I have clearly not been very good at keeping up my blog here. I’m going to blame the obvious culprit: my dissertation.
The good news is that I finally seem to have figured out a writing routine that is productive for me. This consists of producing 2 pages a day, 7 days a week, religiously. Every once in a while this is very easy to do, and I allow myself to claim those days as gifts. More often than not, however, it takes a few hours, and there’s not a bit of anxiety around getting myself started. And then there are those days when it’s like gouging my eyes out. But I do it anyway, and 2 pages is just about manageable.

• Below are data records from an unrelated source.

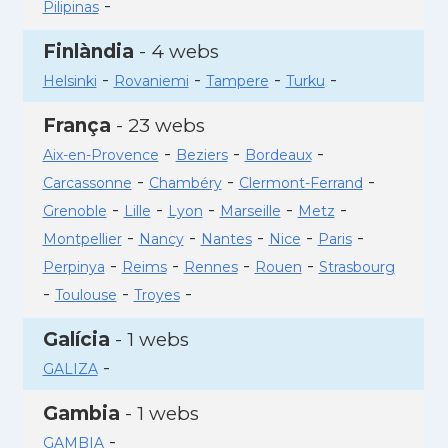
-
Pilipinas
Finlàndia
- 4 webs
-
-
-
-
Helsinki
Rovaniemi
Tampere
Turku
França
- 23 webs
-
-
-
Aix-en-Provence
Beziers
Bordeaux
-
-
-
Carcassonne
Chambéry
Clermont-Ferrand
-
-
-
-
-
Grenoble
Lille
Lyon
Marseille
Metz
-
-
-
-
-
Montpellier
Nancy
Nantes
Nice
Paris
-
-
-
-
Perpinya
Reims
Rennes
Rouen
Strasbourg
-
-
-
Toulouse
Troyes
Galícia
- 1 webs
-
GALIZA
Gambia
- 1 webs
-
GAMBIA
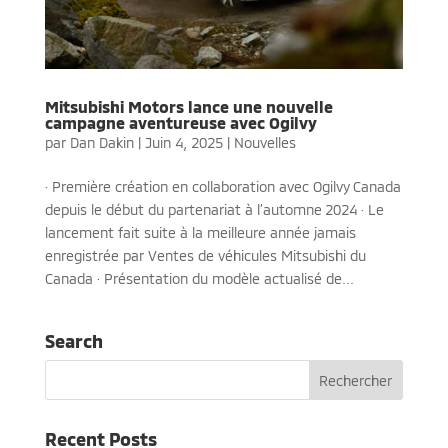
Mitsubishi Motors lance une nouvelle
campagne aventureuse avec Ogilvy
par
Dan Dakin
|
Juin 4, 2025
|
Nouvelles
· Première création en collaboration avec Ogilvy Canada
depuis le début du partenariat à l’automne 2024 · Le
lancement fait suite à la meilleure année jamais
enregistrée par Ventes de véhicules Mitsubishi du
Canada · Présentation du modèle actualisé de...
Search
Recent Posts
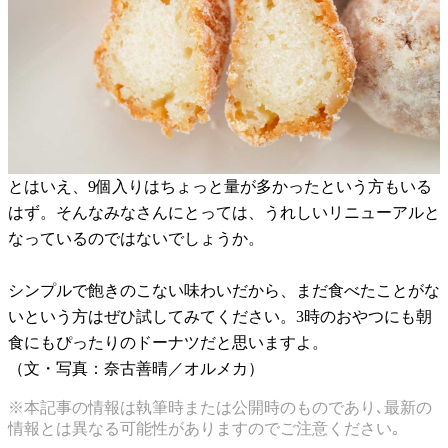
とはいえ、9個入りはちょっと量が多かったという方もいる
はず。そんなみなさんにとっては、うれしいリニューアルと
なっているのではないでしょうか。
シンプルで飽きのこない味わいだから、まだ食べたことがな
いという方はぜひ試してみてください。3時のおやつにも朝
食にもぴったりのドーナツだと思いますよ。
（文・写真：奈古善晴／オルメカ）
※本記事の情報は執筆時または公開時のものであり､最新の
情報とは異なる可能性がありますのでご注意ください｡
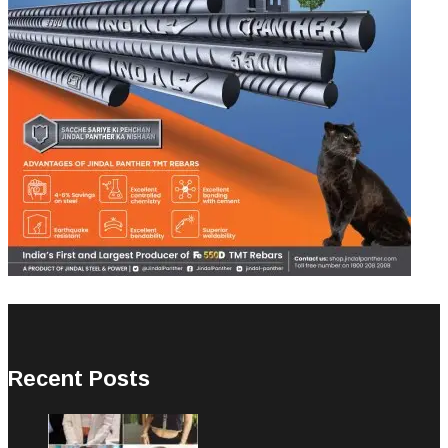
Recent Posts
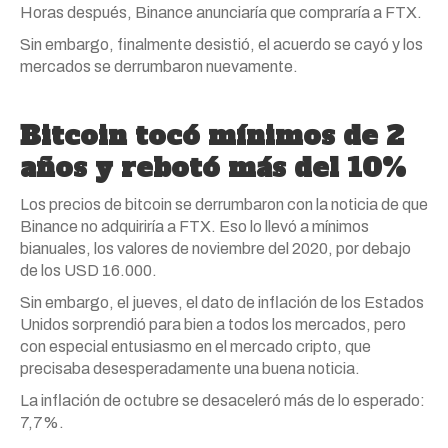
Horas después, Binance anunciaría que compraría a FTX.
Sin embargo, finalmente desistió, el acuerdo se cayó y los
mercados se derrumbaron nuevamente.
Bitcoin tocó mínimos de 2
años y rebotó más del 10%
Los precios de bitcoin se derrumbaron con la noticia de que
Binance no adquiriría a FTX. Eso lo llevó a mínimos
bianuales, los valores de noviembre del 2020, por debajo
de los USD 16.000.
Sin embargo, el jueves, el dato de inflación de los Estados
Unidos sorprendió para bien a todos los mercados, pero
con especial entusiasmo en el mercado cripto, que
precisaba desesperadamente una buena noticia.
La inflación de octubre se desaceleró más de lo esperado:
7,7%.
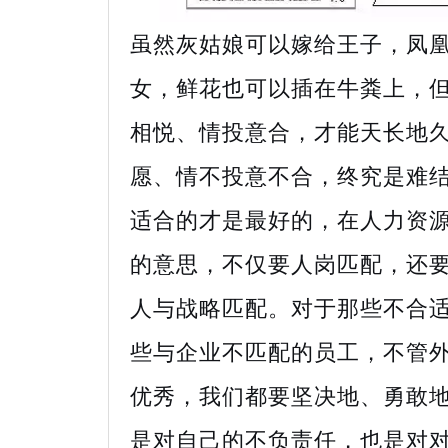
虽然灰姑娘可以嫁给王子，凤
女，鲜花也可以插在牛粪上，
相悦、情投意合，才能天长地
愿、情不投意不合，终究是难
适合的才是最好的，在人力资
的意思，不仅要人岗匹配，还
人与战略匹配。对于那些不合
些与企业不匹配的员工，不管
优秀，我们都要坚决地、勇敢
是对自己的不负责任，也是对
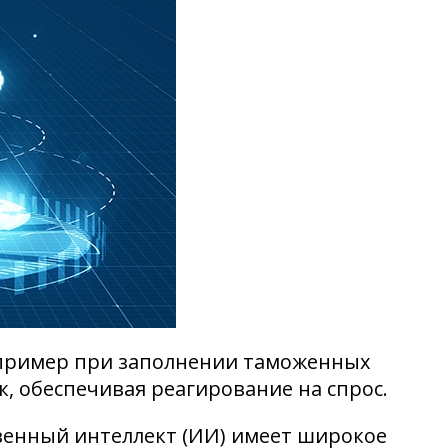
апример при заполнении таможенных
, обеспечивая реагирование на спрос.
ственный интеллект (ИИ) имеет широкое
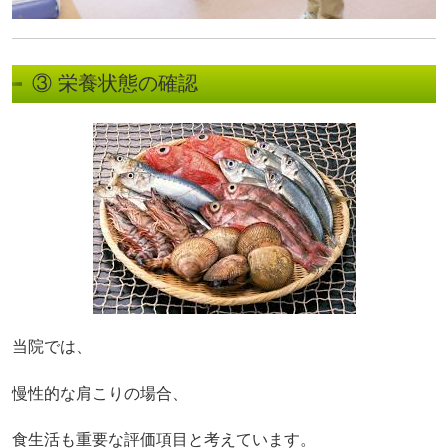
③ 栄養状態の確認
当院では、
慢性的な肩こりの場合、
食生活も重要な評価項目と考えています。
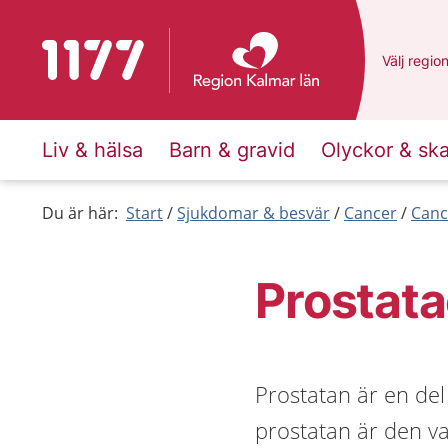
Till startsidan för 1177
Du har va
Välj
en an
regio
Liv & hälsa
Barn & gravid
Olyckor & sk
Du är här:
Start
Sjukdomar & besvär
Cancer
Canc
Prostat
Prostatan är en del
prostatan är den va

At this point I’ve come to realize that at least 87.4% of writing a dissertation is figuring out the magnitude of the task and how I, personally, can be the productive writer of such a large project. A humbling process, to be sure!
I’m also continuing to do systems development and database work on Timothy Tangherlini’s Danish Folklore Project and Lisa Parkes’s Virtual Study Abroad Site (both at UCLA), as well as development on my own LitMap project.
I have to say that it is hard to fully concentrate on both analyzing literature and coding algorithms. Each of them requires such immersive attention. Full blog post on that soon.
I did attend the MLA (Modern Languages Association) Conference in San Francisco in December/January and sat on a panel named “Imagining Collaboration in the Humanities.” All of us on the panel did actually talk about real-life collaboration in the humanities, and there was quite a lively discussion afterwards. Here were my main points of discussion:
- Group authorship — how do we deal with this in the humanities, which has long operated on the single author model?
- The challenges of “translating” between humanities and hard science/computer project members.
- The challenges of project management — in a collaborative work environment, who is in charge? What model of management do we choose? whose project is it?
- Which model of group work do we choose when working collaboratively in the humanities? The scientific laboratory model? A model from the social sciences? What about models that have emerged out of feminist discourse?
- How are academic institutions dealing with humanities dissertations that have collaboratively authored elements? UCLA, for example, doesn’t “count” any collaboratively authored work. Is this model still feasible as collaboration becomes more common?